LEARN: How Much Percentage of Brain does Humans Use?


IMPORTANT: The 10 percent of the brain myth is a widely perpetuated urban legend that most or all humans only use 10 percent (or some other small percentage) of their brains. It has been misattributed to many people, including Albert Einstein.

Two-thirds of the population believes a myth that has been propagated for over a century: that we use only 10 percent of our brains. Hardly! Our neuron-dense brains have evolved to use the least amount of energy while carrying the most information possible – a feat that requires the entire brain.



Neurologist Barry Gordon describes the myth as false, adding, "we use virtually every part of the brain, and that (most of) the brain is active almost all the time." Neuroscientist Barry Beyerstein sets out seven kinds of evidence refuting the ten percent myth:
  1. Studies of brain damage: If 10 percent of the brain is normally used, then damage to other areas should not impair performance. Instead, there is almost no area of the brain that can be damaged without loss of abilities. Even slight damage to small areas of the brain can have profound effects.
  2. Brain scans have shown that no matter what one is doing, all brain areas are always active. Some areas are more active at any one time than others, but barring brain damage, there is no part of the brain that is absolutely not functioning. Technologies such as positron emission tomography (PET) and functional magnetic resonance imaging (fMRI) allow the activity of the living brain to be monitored. They reveal that even during sleep, all parts of the brain show some level of activity. Only in the case of serious damage does a brain have "silent" areas.
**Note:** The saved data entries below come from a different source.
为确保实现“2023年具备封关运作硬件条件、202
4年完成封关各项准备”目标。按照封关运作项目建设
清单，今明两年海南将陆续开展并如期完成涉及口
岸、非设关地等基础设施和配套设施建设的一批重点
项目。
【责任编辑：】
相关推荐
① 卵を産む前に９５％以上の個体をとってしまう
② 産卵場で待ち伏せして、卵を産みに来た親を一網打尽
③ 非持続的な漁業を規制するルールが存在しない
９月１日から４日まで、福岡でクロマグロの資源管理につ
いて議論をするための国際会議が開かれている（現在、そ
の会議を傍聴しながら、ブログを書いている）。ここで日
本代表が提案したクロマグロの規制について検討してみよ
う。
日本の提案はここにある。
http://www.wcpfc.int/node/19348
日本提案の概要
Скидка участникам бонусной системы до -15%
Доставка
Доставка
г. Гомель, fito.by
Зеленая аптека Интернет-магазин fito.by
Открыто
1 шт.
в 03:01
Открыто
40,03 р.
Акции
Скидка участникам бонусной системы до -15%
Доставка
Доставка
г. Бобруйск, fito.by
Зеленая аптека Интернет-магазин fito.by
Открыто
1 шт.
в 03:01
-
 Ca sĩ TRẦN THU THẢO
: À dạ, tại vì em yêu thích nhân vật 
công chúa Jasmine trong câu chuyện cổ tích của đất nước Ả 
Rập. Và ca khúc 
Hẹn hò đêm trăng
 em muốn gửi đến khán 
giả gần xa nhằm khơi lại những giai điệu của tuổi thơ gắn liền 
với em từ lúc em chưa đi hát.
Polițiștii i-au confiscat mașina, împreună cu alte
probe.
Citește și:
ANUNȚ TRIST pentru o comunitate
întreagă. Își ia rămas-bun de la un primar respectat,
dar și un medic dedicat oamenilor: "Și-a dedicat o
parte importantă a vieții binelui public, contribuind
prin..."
  3. The brain is enormously costly to the rest of the body, in terms of oxygen and nutrient consumption. It can require up to 20 percent of the body's energy—more than any other organ—despite making up only 2 percent of the human body by weight. If 90 percent of it were unnecessary, there would be a large survival advantage to humans with smaller, more efficient brains. If this were true, the process of natural selection would have eliminated the inefficient brains. It is also highly unlikely that a brain with so much redundant matter would have evolved in the first place; given the historical risk of death in childbirth associated with the large brain size (and therefore skull size) of humans,[16] there would be a strong selection pressure against such a large brain size if only 10 percent was actually in use.
  4. Localization of function: Rather than acting as a single mass, the brain has distinct regions for different kinds of information processing. Decades of research have gone into mapping functions onto areas of the brain, and no function-less areas have been found.
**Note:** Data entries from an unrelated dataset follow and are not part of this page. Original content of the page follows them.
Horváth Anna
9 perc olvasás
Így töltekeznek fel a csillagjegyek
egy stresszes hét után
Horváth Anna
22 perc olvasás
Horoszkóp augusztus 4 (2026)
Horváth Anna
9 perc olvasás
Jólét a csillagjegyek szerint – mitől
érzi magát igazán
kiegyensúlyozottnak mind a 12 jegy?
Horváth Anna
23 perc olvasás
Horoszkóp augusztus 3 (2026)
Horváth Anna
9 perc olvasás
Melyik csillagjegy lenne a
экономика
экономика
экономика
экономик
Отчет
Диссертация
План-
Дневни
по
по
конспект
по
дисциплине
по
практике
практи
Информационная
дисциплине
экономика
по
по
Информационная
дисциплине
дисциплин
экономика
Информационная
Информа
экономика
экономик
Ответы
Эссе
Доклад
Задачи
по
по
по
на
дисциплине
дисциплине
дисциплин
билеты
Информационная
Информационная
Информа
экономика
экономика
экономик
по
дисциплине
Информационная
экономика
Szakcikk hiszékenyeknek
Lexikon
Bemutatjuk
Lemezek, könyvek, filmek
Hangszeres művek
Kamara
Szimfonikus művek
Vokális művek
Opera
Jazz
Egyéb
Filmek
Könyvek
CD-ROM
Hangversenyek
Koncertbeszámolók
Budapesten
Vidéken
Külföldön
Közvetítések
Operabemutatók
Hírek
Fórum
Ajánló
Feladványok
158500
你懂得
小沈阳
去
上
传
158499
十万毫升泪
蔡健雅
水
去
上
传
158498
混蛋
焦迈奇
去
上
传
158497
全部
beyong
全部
  5. Microstructural analysis: In the single-unit recording technique, researchers insert a tiny electrode into the brain to monitor the activity of a single cell. If 90 percent of cells were unused, then this technique would have revealed that.
  6. Synaptic pruning: Brain cells that are not used have a tendency to degenerate. Hence if 90 percent of the brain were inactive, an autopsy of normal adult brains would reveal large-scale degeneration.
In debunking the ten percent myth, Knowing Neurons editor Gabrielle-Ann Torre writes that using one hundred percent of one's brain would not be desirable either. Such unfettered activity would almost certainly trigger an epileptic seizure. Torre writes that, even at rest, a person likely uses as much of his or her brain as reasonably possible through the default mode network, a widespread brain network that is active and synchronized even in the absence of any cognitive task. Thus, "large portions of the brain are never truly dormant, as the 10% myth might otherwise suggest."